Involved in public policy for more than 20 years, he was director of government affairs at the University of California, Berkeley, before working in the Clinton administration as an adviser to the Federal Emergency Management Agency (FEMA) on pre-disaster planning and environmental issues. During that period, he headed two White House task forces dealing with community environmental planning.
"The JPA is a very strong organization, but it also has a lot of potential in which to grow," Mr. Materman said. "I think the public is very interested in seeing results."
The small agency, run by a board of representatives from neighboring cities and counties, is working to develop a comprehensive flood-protection and environmental-improvement project for areas affected by the creek, which has a lengthy history of flooding.
Heyward Robinson, who represents Menlo Park and acts as the JPA's vice-chair and secretary, said Mr. Materman's extensive and relevant experience makes him especially well-suited for the position.
"I think he's going to bring a fresh set of eyeballs and neurons to this job," Mr. Robinson said.
Mr. Materman also is familiar with watercourses: He founded America's Rivers Communities Inc. in 2000 and served on the board of Friends of Cordilleras Creek in San Mateo County.
He more recently served on the Flooding, Land-Use and Creeks Ad Hoc Advisory Committee (FLUC) for San Carlos, where he unsuccessfully ran for city council in 2005.
He will confront new challenges in "the local California rules that all of us have to put up with," Mr. Robinson said.
In the past, the JPA has struggled to secure federal and local funding for the long-term studies and flood-control projects it seeks to implement.

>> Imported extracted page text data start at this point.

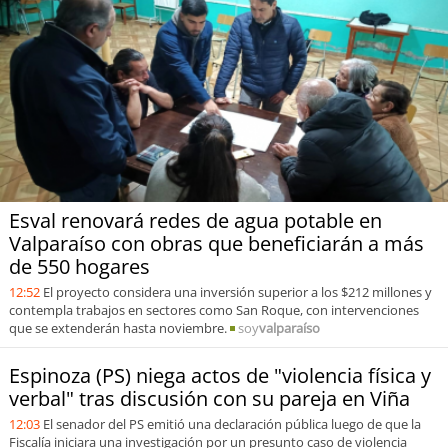
Sostenibilidad
soy
chile
soy
arica
soy
iquique
soy
calama
Esval renovará redes de agua potable en
Valparaíso con obras que beneficiarán a más
soy
antofagasta
de 550 hogares
12:52
El proyecto considera una inversión superior a los $212 millones y
soy
copiapó
contempla trabajos en sectores como San Roque, con intervenciones
que se extenderán hasta noviembre.
soy
valparaíso
soy
valparaíso
Espinoza (PS) niega actos de "violencia física y
verbal" tras discusión con su pareja en Viña
soy
quillota
12:03
El senador del PS emitió una declaración pública luego de que la
Fiscalía iniciara una investigación por un presunto caso de violencia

Mr. Robinson hopes Mr. Materman's experience will be instrumental in "helping us communicate issues and challenges, both to the public and government officials."
"I think Len will be a forceful, effective advocate for that," Mr. Robinson said.
Mr. Materman is joining the JPA at a time when the board is attempting to put some critical projects in motion, said Palo Alto Vice-Mayor Peter Drekmeier, who represents Palo Alto on the JPA board. Mr. Drekmeier said tasks include flood-damage-reduction studies and "early implementation projects" that have suffered from lack of funding.
"We have a lot to do in the near future," he said. "We need to get started sooner rather than later, and make sure it's compatible with a long-term fit."
Thea Lamkin is with the Palo Alto Weekly.